Gold closed to a new seven-week high on Thursday following a weakened U.S. dollar, a rise in jobless claims and an increase in producer prices. In other metals, silver climbed while platinum fell. Crude-oil future and U.S. stocks ended on high notes.
In New York trading futures for bullion:
Silver for July delivery gained 2 cents, or 0.1 percent, to $14.04 an ounce.
Gold for June climbed $2.50, or 0.3 percent, to $928.40 an ounce. A level not seen since March 26.
- July platinum declined $5.70, or 0.5 percent, to $1,123.20 an ounce.
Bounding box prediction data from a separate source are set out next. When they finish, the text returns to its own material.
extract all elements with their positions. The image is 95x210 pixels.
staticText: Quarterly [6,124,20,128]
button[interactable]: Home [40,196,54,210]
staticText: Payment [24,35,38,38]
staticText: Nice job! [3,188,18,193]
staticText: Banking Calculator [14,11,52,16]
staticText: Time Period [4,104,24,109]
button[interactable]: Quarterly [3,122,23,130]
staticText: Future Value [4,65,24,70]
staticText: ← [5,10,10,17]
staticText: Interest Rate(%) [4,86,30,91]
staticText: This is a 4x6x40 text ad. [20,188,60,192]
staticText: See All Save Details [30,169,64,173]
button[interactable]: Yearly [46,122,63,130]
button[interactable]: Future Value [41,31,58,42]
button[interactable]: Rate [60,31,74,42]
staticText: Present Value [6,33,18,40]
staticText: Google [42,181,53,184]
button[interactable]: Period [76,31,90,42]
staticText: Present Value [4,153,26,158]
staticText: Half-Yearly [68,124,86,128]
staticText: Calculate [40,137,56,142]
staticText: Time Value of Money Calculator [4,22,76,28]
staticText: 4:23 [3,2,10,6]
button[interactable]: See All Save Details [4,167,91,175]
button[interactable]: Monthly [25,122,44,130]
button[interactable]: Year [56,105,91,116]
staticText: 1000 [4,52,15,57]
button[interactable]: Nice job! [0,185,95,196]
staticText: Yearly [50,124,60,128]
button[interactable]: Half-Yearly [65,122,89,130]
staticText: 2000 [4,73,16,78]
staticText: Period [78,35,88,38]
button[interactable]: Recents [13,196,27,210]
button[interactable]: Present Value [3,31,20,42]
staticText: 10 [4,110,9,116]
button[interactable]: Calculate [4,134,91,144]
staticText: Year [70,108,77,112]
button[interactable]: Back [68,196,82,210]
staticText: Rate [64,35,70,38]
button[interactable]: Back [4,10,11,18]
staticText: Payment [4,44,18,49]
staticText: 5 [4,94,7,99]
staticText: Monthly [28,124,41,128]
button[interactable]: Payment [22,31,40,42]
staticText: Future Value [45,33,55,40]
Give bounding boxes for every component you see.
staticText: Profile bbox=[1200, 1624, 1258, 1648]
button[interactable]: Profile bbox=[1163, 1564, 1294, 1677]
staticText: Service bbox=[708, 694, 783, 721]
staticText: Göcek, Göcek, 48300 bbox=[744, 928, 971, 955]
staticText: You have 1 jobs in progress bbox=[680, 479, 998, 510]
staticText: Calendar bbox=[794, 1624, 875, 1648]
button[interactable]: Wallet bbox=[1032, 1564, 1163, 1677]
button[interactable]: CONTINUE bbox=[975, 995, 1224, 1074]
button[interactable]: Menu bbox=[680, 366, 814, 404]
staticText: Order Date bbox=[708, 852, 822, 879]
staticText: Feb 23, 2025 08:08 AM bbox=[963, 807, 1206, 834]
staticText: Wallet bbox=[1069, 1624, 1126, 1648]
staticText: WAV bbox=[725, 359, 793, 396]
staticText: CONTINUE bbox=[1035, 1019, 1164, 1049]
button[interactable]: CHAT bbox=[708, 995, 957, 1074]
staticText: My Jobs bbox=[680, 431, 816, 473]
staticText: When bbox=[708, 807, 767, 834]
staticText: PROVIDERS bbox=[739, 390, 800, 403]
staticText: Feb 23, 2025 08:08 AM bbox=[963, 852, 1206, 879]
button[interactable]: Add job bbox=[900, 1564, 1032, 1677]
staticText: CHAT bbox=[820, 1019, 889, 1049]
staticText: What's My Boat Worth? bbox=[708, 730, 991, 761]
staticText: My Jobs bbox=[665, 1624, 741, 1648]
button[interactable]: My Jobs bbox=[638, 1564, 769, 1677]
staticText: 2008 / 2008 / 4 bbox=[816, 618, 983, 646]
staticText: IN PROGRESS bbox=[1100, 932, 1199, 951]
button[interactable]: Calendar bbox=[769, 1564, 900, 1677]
"Gold’s a safety mechanism and it’s also an anti-inflation mechanism, so you get two for the price of one," Joseph Saluzzi, co-head of equity trading at Themis Trading LLC, said in a Bloomberg Television interview. Gold has "another 10 percent upside before some profit taking kicks in."
In spot bullion, the benchmark London gold fix price gained $1.25 to $925.25 an ounce. Silver fell 30 cents to $13.84 an ounce. Platinum was fixed $15.00 lower to $1,106.00.
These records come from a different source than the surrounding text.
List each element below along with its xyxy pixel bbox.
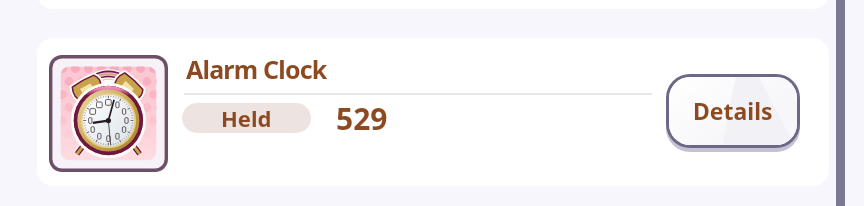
button[interactable]: Details (666, 74, 802, 154)
staticText: 529 (336, 98, 388, 139)
button[interactable]: Alarm Clock icon (37, 38, 829, 186)
staticText: Alarm Clock (186, 52, 327, 86)
other: Alarm Clock icon (49, 55, 168, 172)
button[interactable]: Held (182, 103, 311, 133)
staticText: Held (221, 103, 272, 133)
staticText: Details (693, 95, 773, 126)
Gold, considered a hedge during times of high inflation and economic uncertainty, tends to follow oil and move opposite to the U.S. dollar. A rising greenback makes dollar-denominated commodities, like bullion, more expensive for holders of other world currencies.
Oil and gasoline prices
On Thursday, oil regained over 70 percent of Wednesday’s loses. Crude-oil for June delivery closed to $58.62 a barrel, rising 60 cents or 1.0 percent.
According to AAA, the average price for unleaded gasoline climbed another 1.4 cents to $2.281 a gallon. The price is 14 cents higher than a week ago.
After multiple days of losses, U.S. stocks climbed on Thursday. The Dow Jones industrial average gained 46.43 points, or 0.56 percent, to 8,331.32. The S&P 500 Index rose 9.15 points, or 1.04 percent, to 893.07. The Nasdaq Composite Index added 25.02 points, or 1.50 percent, to 1,689.21.
In other economic news, the Labor Department reported that the Producer Price Index (PPI) fell 3.7% in the past year, the biggest year-over-year decline since January 1950. The PPI measures prices at the factory door and inflation pressures before they reach the consumer. It also said the number of U.S. workers collecting unemployment insurance jumped 3.2 percent in the week ending May 2 — the 15th consecutive weekly increase.